0

According to CUDA Programming Guide, "Atomic functions are only atomic with respect to other operations performed by threads of a particular set ... Block-wide atomics: atomic for all CUDA threads in the current program executing in the same thread block as the current thread. These are suffixed with _block, e.g., atomicAdd_block"

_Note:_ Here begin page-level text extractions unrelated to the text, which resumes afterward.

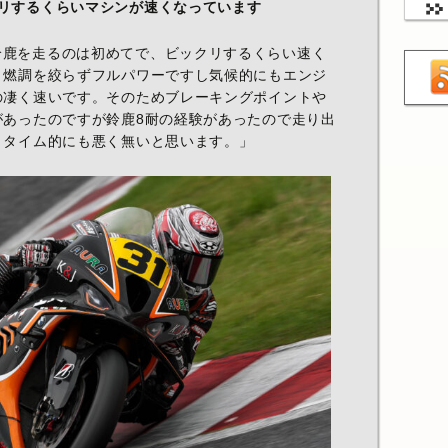
クリするくらいマシンが速くなっています
鈴鹿を走るのは初めてで、ビックリするくらい速く
。燃調を絞らずフルパワーですし気候的にもエンジ
の凄く速いです。そのためブレーキングポイントや
があったのですが鈴鹿8耐の経験があったので走り出
。タイム的にも悪く無いと思います。」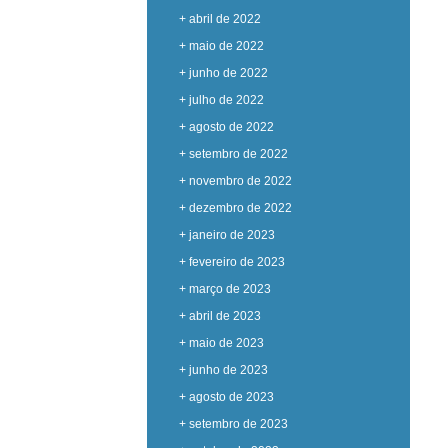
+ abril de 2022
+ maio de 2022
+ junho de 2022
+ julho de 2022
+ agosto de 2022
+ setembro de 2022
+ novembro de 2022
+ dezembro de 2022
+ janeiro de 2023
+ fevereiro de 2023
+ março de 2023
+ abril de 2023
+ maio de 2023
+ junho de 2023
+ agosto de 2023
+ setembro de 2023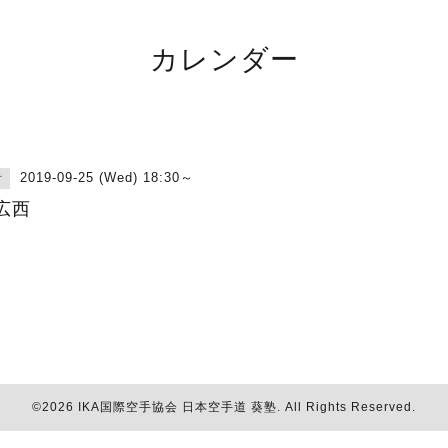
カレンダー
2019-09-25 (Wed) 18:30～
古
広西
©2026
IKA国際空手協会 日本空手道 葵塾
. All Rights Reserved.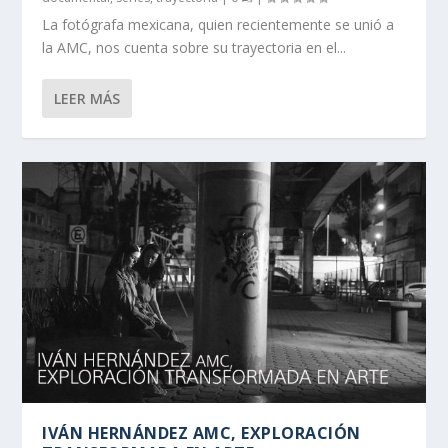
La fotógrafa mexicana, quien recientemente se unió a
la AMC, nos cuenta sobre su trayectoria en el...
LEER MÁS
IVÁN HERNÁNDEZ AMC, EXPLORACIÓN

However, I cannot use atomicAdd_block while my code is compiled fine with atomicAdd. Is there any header or library that I should add or link to?

einpoklum
  • 118,144
  • 57
  • 340
  • 684
user2348209
  • 136
  • 11
  • 2
    What CUDA version are you using? What's your GPU's Compute Capability? – einpoklum Nov 02 '21 at 22:28
  • Thanks, do you know when the new function was introduced? I am using 11.4 – user2348209 Nov 02 '21 at 22:32
  • Actually, I changed my comment; it might also be that your GPU does not support them. – einpoklum Nov 02 '21 at 22:33
  • My device is Tesla V100, so the compute capability is 7.0 – user2348209 Nov 02 '21 at 22:34
  • 1
    You need to specifically compile for compute capability 6.0 or higher. So try adding `-arch=sm_70` on your `nvcc` compile command line, to match your V100 GPU. – Robert Crovella Nov 02 '21 at 22:36
  • 1
    From [here](https://docs.nvidia.com/cuda/cuda-c-programming-guide/index.html#atomic-functions): "Devices with compute capability less than 6.0 only support device-wide atomic operations" so to enable that feature you have to specifically compile for a cc6.0 device or higher. – Robert Crovella Nov 02 '21 at 22:39

2 Answers2

2

atomicAdd() has been supported for a long time - by earlier versions of CUDA and with older micro-architectures. However, atomicAdd_system() and atomicAdd_block were introduced, IIANM, with the Pascal micro-architecture, in 2016. The minimum Compute Capability in which they are supported is 6.0. If you're targeting CC 5.2 or earlier - or if your CUDA version is several years old - then they might not be available to you.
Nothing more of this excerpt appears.